Work to be completed: Return only the final portion of the entries: the line with "Get my free trial" and every line after it, each one exact.

The records:
┄┄┄┄┄┄┄┄┄┄┄┄┄┄┄┄┄┄┄┄

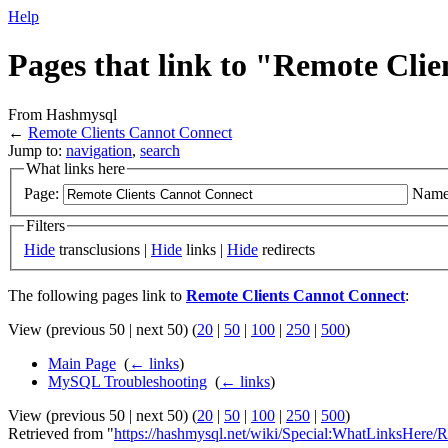
Help
Pages that link to "Remote Cli
From Hashmysql
←
Remote Clients Cannot Connect
Jump to:
navigation
,
search
What links here
Page:
Name
Filters
Hide
transclusions |
Hide
links |
Hide
redirects
The following pages link to
Remote Clients Cannot Connect
:
View (previous 50 | next 50) (
20
|
50
|
100
|
250
|
500
)
Main Page
‎
(
← links
)
MySQL Troubleshooting
‎
(
← links
)
View (previous 50 | next 50) (
20
|
50
|
100
|
250
|
500
)
Retrieved from "
https://hashmysql.net/wiki/Special:WhatLinksHere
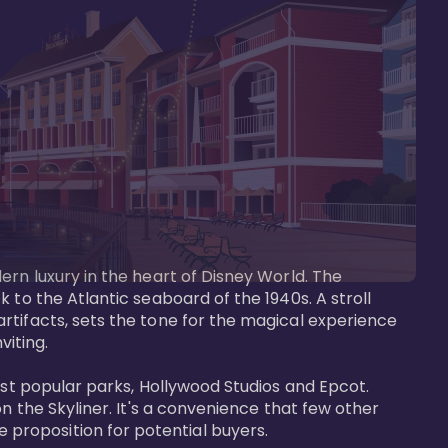
ern luxury in the heart of Disney World. The 
 to the Atlantic seaboard of the 1940s. A stroll 
rtifacts, sets the tone for the magical experience 
iting.

ost popular parks, Hollywood Studios and Epcot. 
n the Skyliner. It's a convenience that few other 
roposition for potential buyers.
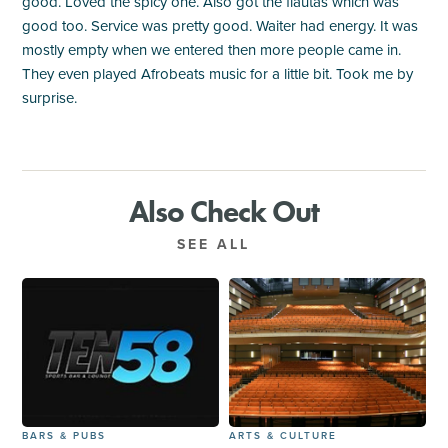
good. Loved the spicy one. Also got the flautas which was
good too. Service was pretty good. Waiter had energy. It was
mostly empty when we entered then more people came in.
They even played Afrobeats music for a little bit. Took me by
surprise.
Also Check Out
SEE ALL
BARS & PUBS
ARTS & CULTURE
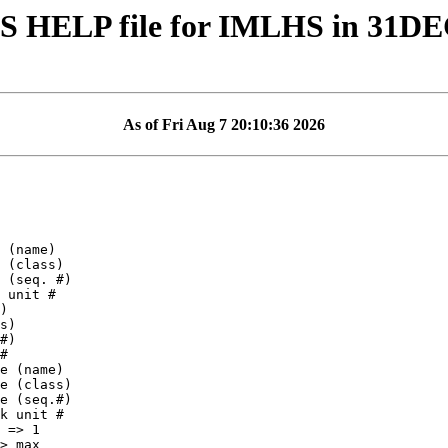
S HELP file for IMLHS in 31D
As of Fri Aug 7 20:10:36 2026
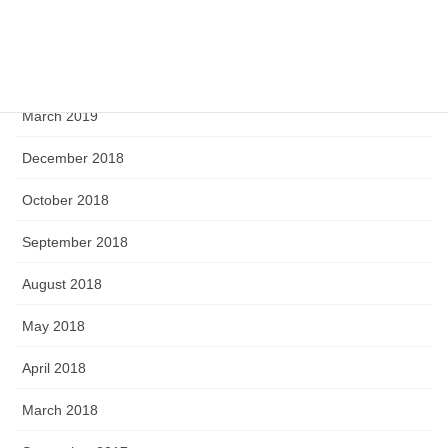
June 2019
April 2019
March 2019
December 2018
October 2018
September 2018
August 2018
May 2018
April 2018
March 2018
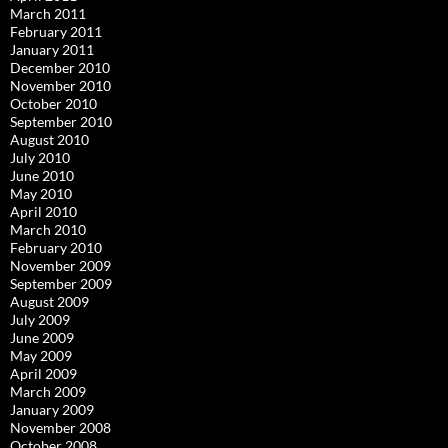
March 2011
February 2011
January 2011
December 2010
November 2010
October 2010
September 2010
August 2010
July 2010
June 2010
May 2010
April 2010
March 2010
February 2010
November 2009
September 2009
August 2009
July 2009
June 2009
May 2009
April 2009
March 2009
January 2009
November 2008
October 2008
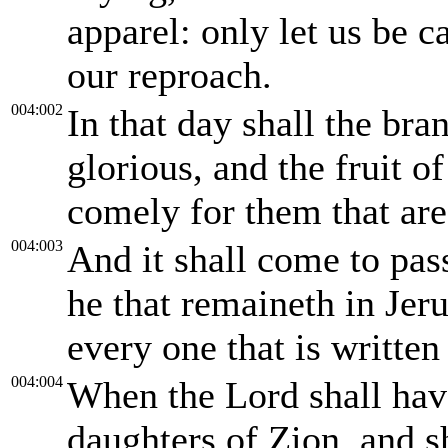
apparel: only let us be 
our reproach.
004:002
In that day shall the br
glorious, and the fruit of
comely for them that are
004:003
And it shall come to pass,
he that remaineth in Jeru
every one that is writte
004:004
When the Lord shall hav
daughters of Zion, and s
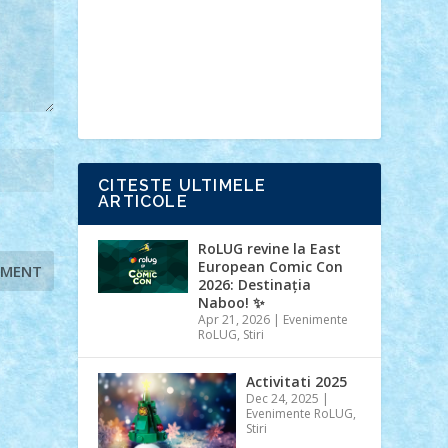
Ideas
Lego movie
Marvel
minifigurine
mixels
modular
ninjago
review
Simpsons
star wars
tehnic
Brick Depot
Clevertoys
Copil
Evertoys
Land Toys
Ligomi
Pandy
Toys
Toy Joy
Toys Depot
CITESTE ULTIMELE
ARTICOLE
RoLUG revine la East
European Comic Con
2026: Destinația
Naboo! ✨
Apr 21, 2026
|
Evenimente
RoLUG
,
Stiri
Activitati 2025
Dec 24, 2025
|
Evenimente RoLUG
,
Stiri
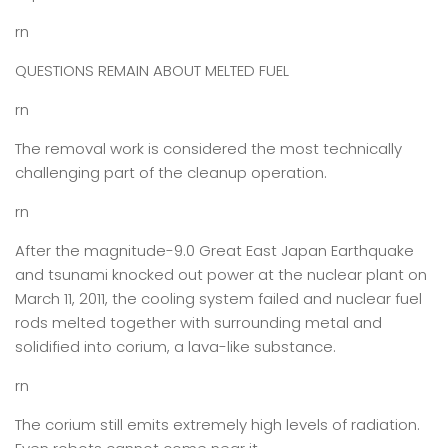
rn
QUESTIONS REMAIN ABOUT MELTED FUEL
rn
The removal work is considered the most technically
challenging part of the cleanup operation.
rn
After the magnitude-9.0 Great East Japan Earthquake
and tsunami knocked out power at the nuclear plant on
March 11, 2011, the cooling system failed and nuclear fuel
rods melted together with surrounding metal and
solidified into corium, a lava-like substance.
rn
The corium still emits extremely high levels of radiation.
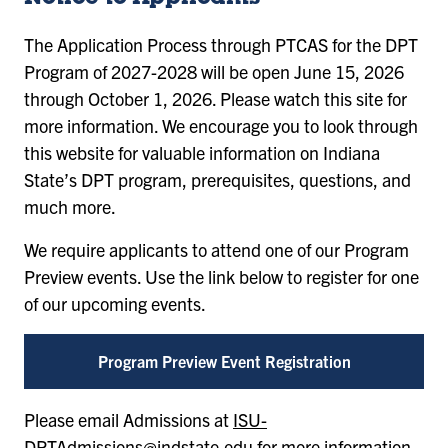
The Application Process through PTCAS for the DPT
Program of 2027-2028 will be open June 15, 2026
through October 1, 2026. Please watch this site for
more information. We encourage you to look through
this website for valuable information on Indiana
State’s DPT program, prerequisites, questions, and
much more.
We require applicants to attend one of our Program
Preview events. Use the link below to register for one
of our upcoming events.
Program Preview Event Registration
Please email Admissions at
ISU-
DPTAdmissions@indstate.edu
for more information.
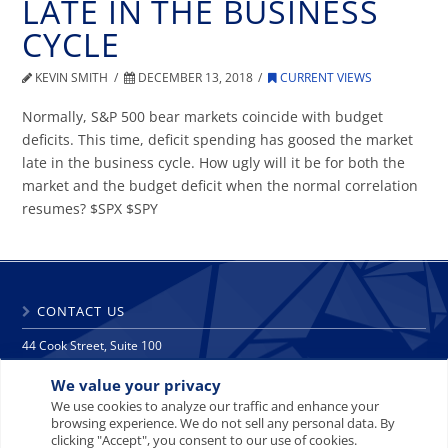
LATE IN THE BUSINESS
CYCLE
KEVIN SMITH
DECEMBER 13, 2018
CURRENT VIEWS
Normally, S&P 500 bear markets coincide with budget
deficits. This time, deficit spending has goosed the market
late in the business cycle. How ugly will it be for both the
market and the budget deficit when the normal correlation
resumes? $SPX $SPY
CONTACT US
44 Cook Street, Suite 100
Denver, CO 80206
We value your privacy
phone: 303 271 9997
fax: 303 271 9998
We use cookies to analyze our traffic and enhance your
browsing experience. We do not sell any personal data. By
info@crescat.net
clicking "Accept", you consent to our use of cookies.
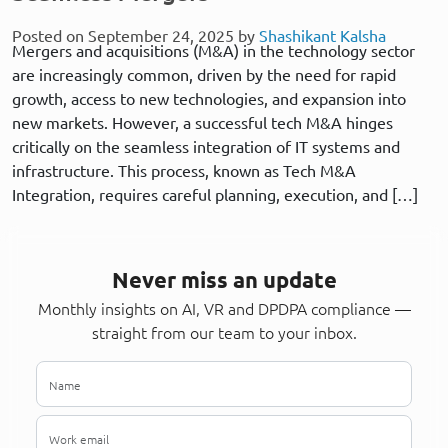
Posted on September 24, 2025 by
Shashikant Kalsha
Mergers and acquisitions (M&A) in the technology sector
are increasingly common, driven by the need for rapid
growth, access to new technologies, and expansion into
new markets. However, a successful tech M&A hinges
critically on the seamless integration of IT systems and
infrastructure. This process, known as Tech M&A
Integration, requires careful planning, execution, and […]
Never miss an update
Monthly insights on AI, VR and DPDPA compliance —
straight from our team to your inbox.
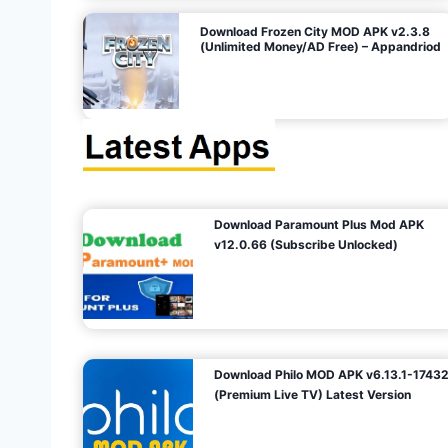
o
Download Frozen City MOD APK v2.3.8
(Unlimited Money/AD Free) – Appandriod
n
Download Paramount Plus Mod APK
v12.0.66 (Subscribe Unlocked)
Download Philo MOD APK v6.13.1-1743
(Premium Live TV) Latest Version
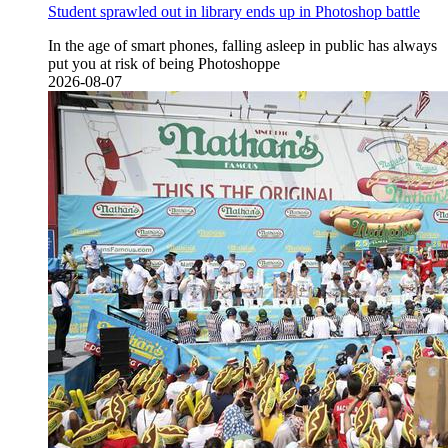
Student sprawled out in library ends up in Photoshop battle
In the age of smart phones, falling asleep in public has always
put you at risk of being Photoshoppe
2026-08-07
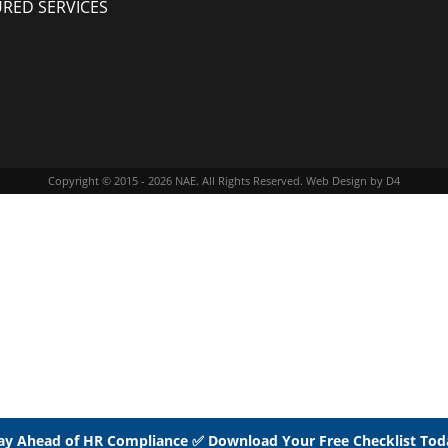
URED SERVICES
Copyright © 2015 - 2026
NAE
. All Rights Reserved.
Web Design
by D4
ay Ahead of HR Compliance ✅ Download Your Free Checklist Tod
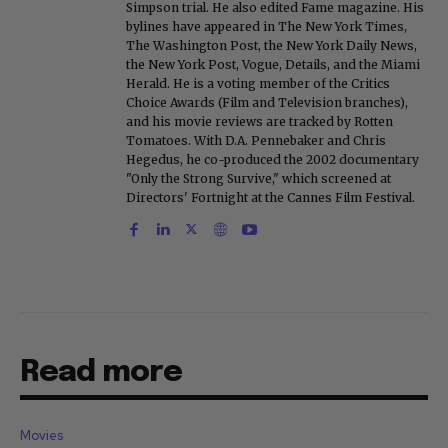
Simpson trial. He also edited Fame magazine. His
bylines have appeared in The New York Times,
The Washington Post, the New York Daily News,
the New York Post, Vogue, Details, and the Miami
Herald. He is a voting member of the Critics
Choice Awards (Film and Television branches),
and his movie reviews are tracked by Rotten
Tomatoes. With D.A. Pennebaker and Chris
Hegedus, he co-produced the 2002 documentary
"Only the Strong Survive," which screened at
Directors' Fortnight at the Cannes Film Festival.
Read more
Movies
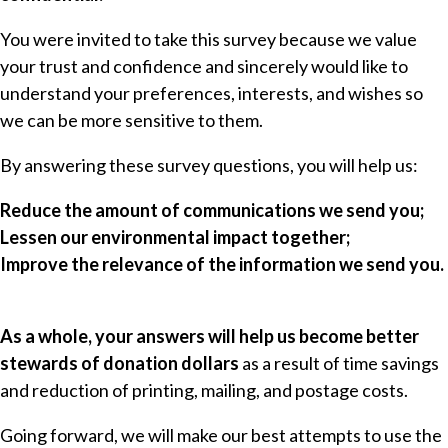
You were invited to take this survey because we value
your trust and confidence and sincerely would like to
understand your preferences, interests, and wishes so
we can be more sensitive to them.
By answering these survey questions, you will help us:
Reduce the amount of communications we send you;
Lessen our environmental impact together;
Improve the relevance of the information we send you.
As a whole, your answers will help us become better
stewards of donation dollars
as a result of time savings
and reduction of printing, mailing, and postage costs.
Going forward, we will make our best attempts to use the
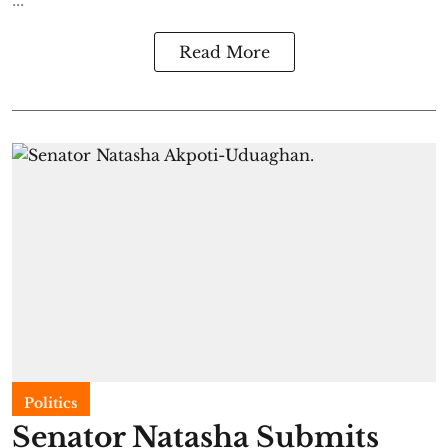
...
Read More
Politics
Senator Natasha Submits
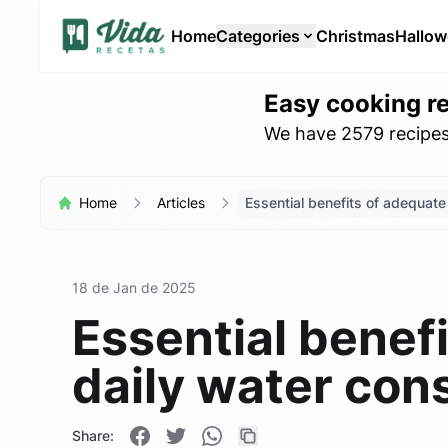
Home
Categories
Christmas
Hallo
Easy cooking r
We have 2579 recipes 
Home
Articles
Essential benefits of adequate
18 de Jan de 2025
Essential benef
daily water con
Share:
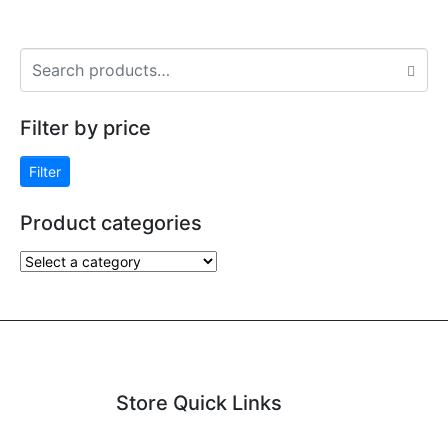
Filter by price
Filter
Product categories
Store Quick Links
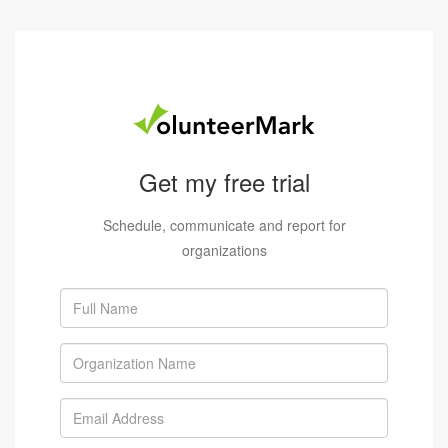
Get my free trial
Schedule, communicate and report for
organizations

┄┄┄┄┄┄┄┄┄┄┄┄┄┄┄┄┄┄┄┄

Reply to the task:
Get my free trial
Schedule, communicate and report for
organizations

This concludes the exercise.